» **Stored items**
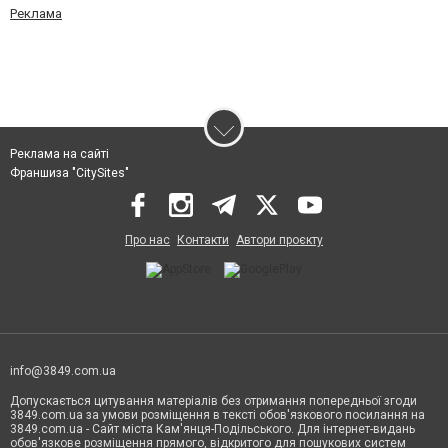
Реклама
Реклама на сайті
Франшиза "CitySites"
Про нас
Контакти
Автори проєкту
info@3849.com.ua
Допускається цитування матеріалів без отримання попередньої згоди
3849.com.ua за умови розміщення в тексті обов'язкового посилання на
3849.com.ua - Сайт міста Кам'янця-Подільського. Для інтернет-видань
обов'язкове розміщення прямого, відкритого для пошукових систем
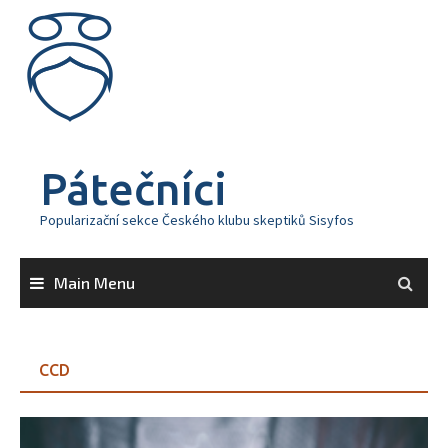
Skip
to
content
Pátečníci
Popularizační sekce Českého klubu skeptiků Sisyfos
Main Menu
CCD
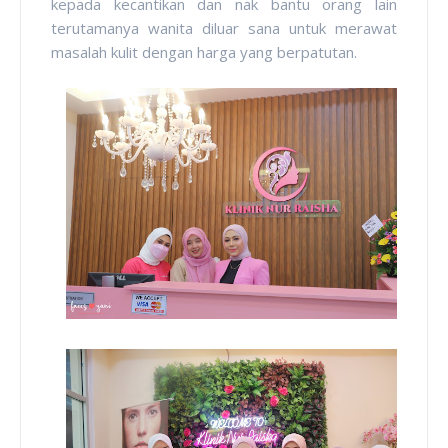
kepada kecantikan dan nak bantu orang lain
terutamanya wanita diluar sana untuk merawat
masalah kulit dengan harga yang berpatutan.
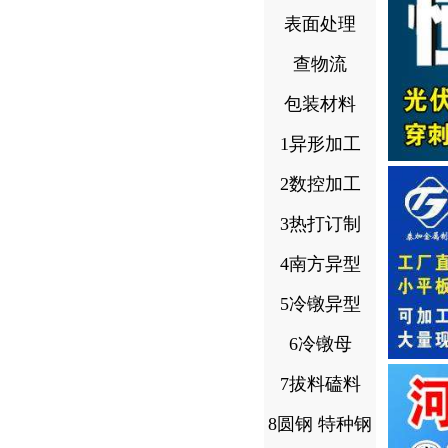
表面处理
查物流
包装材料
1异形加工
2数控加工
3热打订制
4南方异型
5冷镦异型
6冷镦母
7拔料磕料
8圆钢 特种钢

--

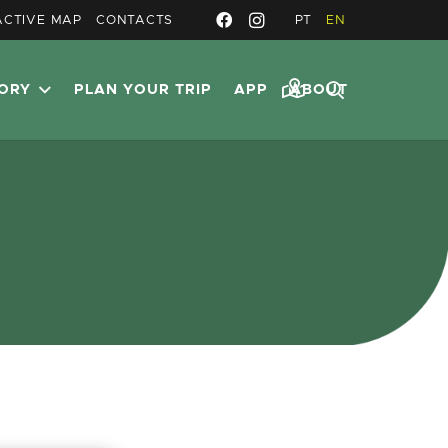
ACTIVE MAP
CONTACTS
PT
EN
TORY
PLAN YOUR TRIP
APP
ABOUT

» **THE TASK**
Above are some records. Reproduce the lines from the one with "3849.com.ua за умови" down to the one with "kepada kecantikan dan nak bantu orang lain", keeping both, and leave every picture out.

» **SOLUTION TO THE EXERCISE**
3849.com.ua за умови розміщення в тексті обов'язкового посилання на
3849.com.ua - Сайт міста Кам'янця-Подільського. Для інтернет-видань
обов'язкове розміщення прямого, відкритого для пошукових систем
Skip
to
content
Pátečníci
Popularizační sekce Českého klubu skeptiků Sisyfos
Main Menu
CCD
kepada kecantikan dan nak bantu orang lain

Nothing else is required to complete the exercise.